I had my great grand daughter Kyra and Layla Bowers with me for a few hours between the storms. We headed out knowing we would have to come back soon due to weather.










They loved the ride out but it did nothing for their already wild hair. 










At our first place we found the ever present hardhead catfish. Although they did provide action the girls knew they were just throw back fish that were eating all our bait.










With the flood tides and getting near high tide my effort to find any moving water or for that matter any half way clean water was a challenge in itself. After a few moves Layla puts the first fish in the boat.










The winds were picking up and a small storm was close by. With nothing else happening except the catfish I went to another completely different area. At this place we had some beautiful observers watching our fishing skills. They were not afraid of us at all.










This place was good to us because Kyra was able to put a redfish in the box. By this time she was all fished out and wanted to head back to the house so she could go swimming. 










Layla added another redfish to the box. These are all around 17 inches. I do not know how fast they grow but the ones I was getting in the spring were just under 16 inches. I hope they grew that fast. The storms were threatening so we called it. Did not see lightning but the ones near us were rumbling with thunder.










The next day Kyra stayed at home and Layla and I went fishing. Read the above and you have the same trip. Catfish then a flounder then the redfish and the nasty storms sending us back home. We never got wet except for a spray or 2 while running.
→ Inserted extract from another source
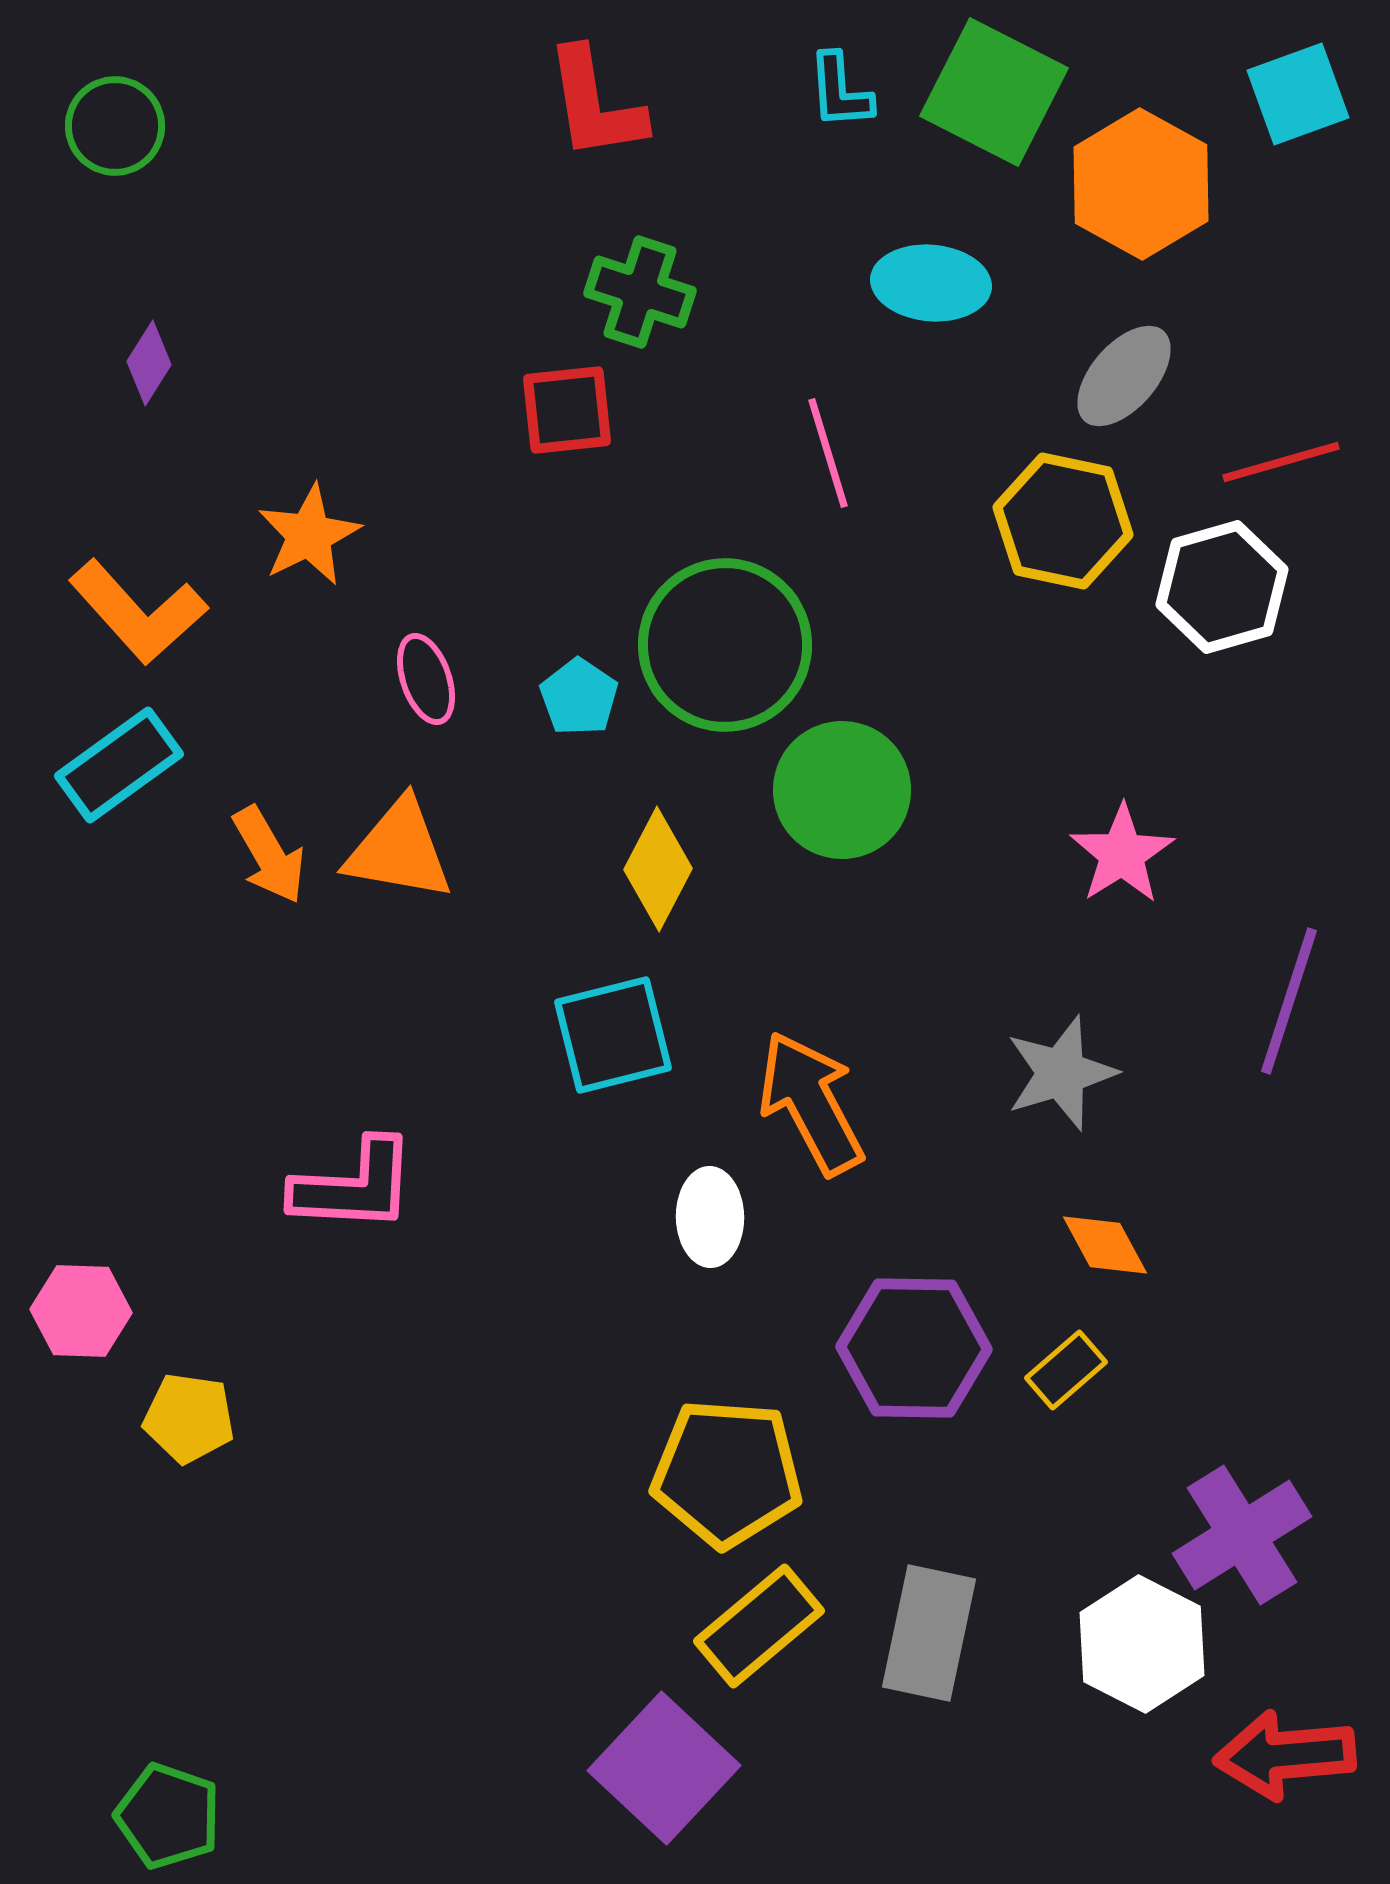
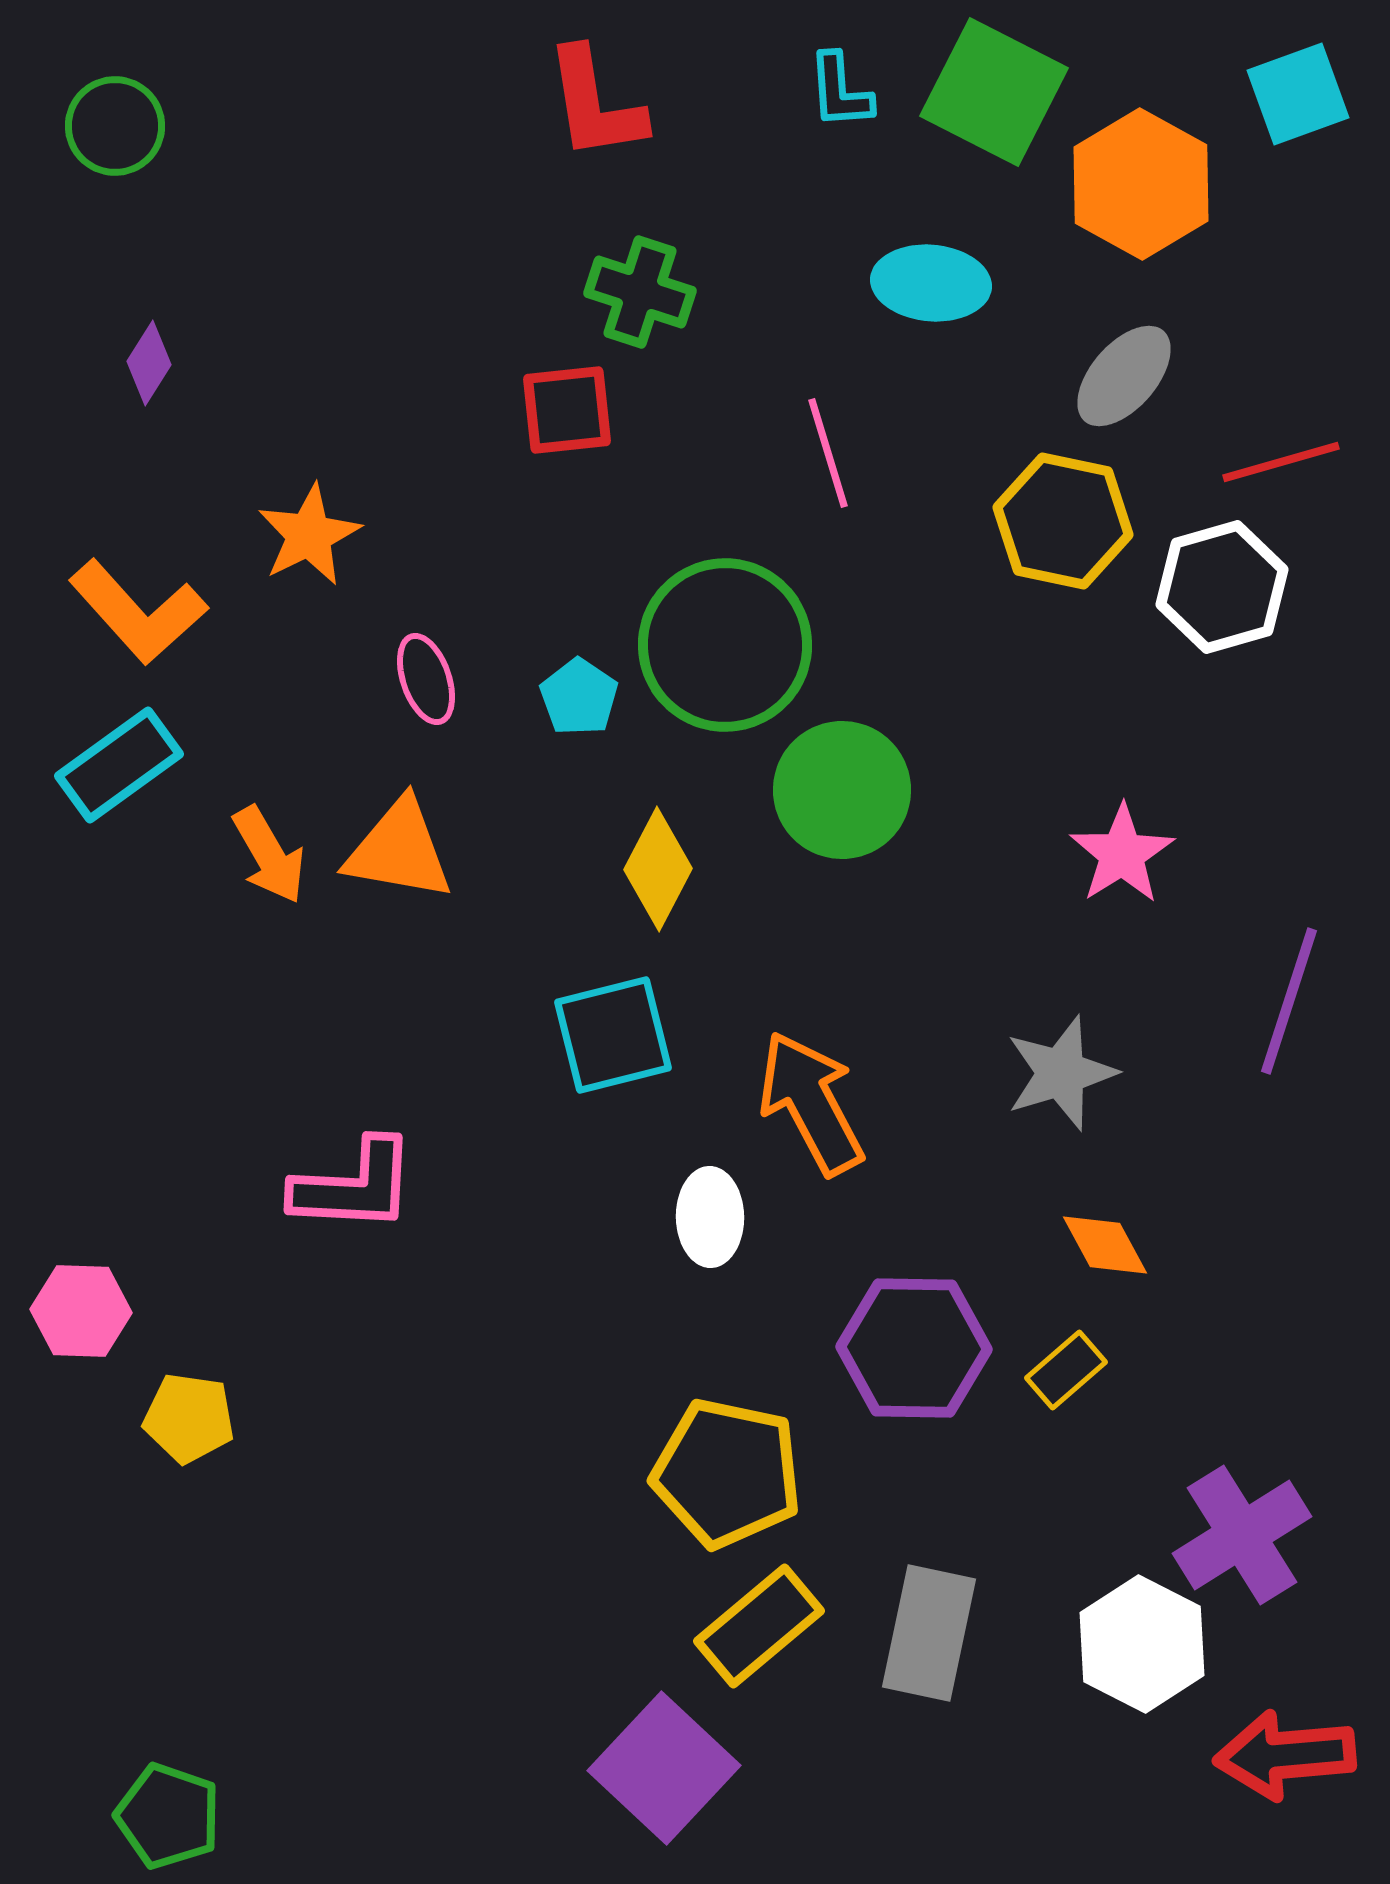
yellow pentagon at (727, 1473): rotated 8 degrees clockwise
After I cleaned the fish and while I was washing the boat Layla was practicing her casting in the yard. This girl loves to fish and I know her and I will be spending some time on the water this summer. I told her mom, Shannon, "Before I am finished with her she will be fishing the tournaments".










Life is Good!
Fishing is not a matter of life or death. It's more important than that.

CAPT HOOP -- OUR FREEDOM


----------



## BananaTom (Feb 16, 2008)

Where was this, I thinking That is the Empire Bridge in the first PIC??
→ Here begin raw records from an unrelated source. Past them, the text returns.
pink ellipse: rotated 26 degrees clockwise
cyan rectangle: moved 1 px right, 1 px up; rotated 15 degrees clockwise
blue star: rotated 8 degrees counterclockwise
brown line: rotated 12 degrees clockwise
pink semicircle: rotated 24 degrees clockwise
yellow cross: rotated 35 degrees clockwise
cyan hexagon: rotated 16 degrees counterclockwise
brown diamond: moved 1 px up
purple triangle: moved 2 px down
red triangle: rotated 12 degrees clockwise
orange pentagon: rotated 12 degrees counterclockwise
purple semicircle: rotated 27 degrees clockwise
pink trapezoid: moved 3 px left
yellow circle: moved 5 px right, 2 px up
Anyway, great to watch kids fish any and all day.

Congrats on the smiles


----------



## cobe killer (Apr 13, 2008)

nice report. looks like a fun day. can hardly wait to start taking my granddaughter out fishing.


----------



## Jason (Oct 2, 2007)

Awesome work w/ them gals!!! They'll remember days like this fer ever!!!! They looked like they had a blast!


----------



## capthoop (Oct 28, 2007)

You know your areas well Tom. I live right there. That is where I usually go out of when not on charters. Most of my charters are out of Venice.


----------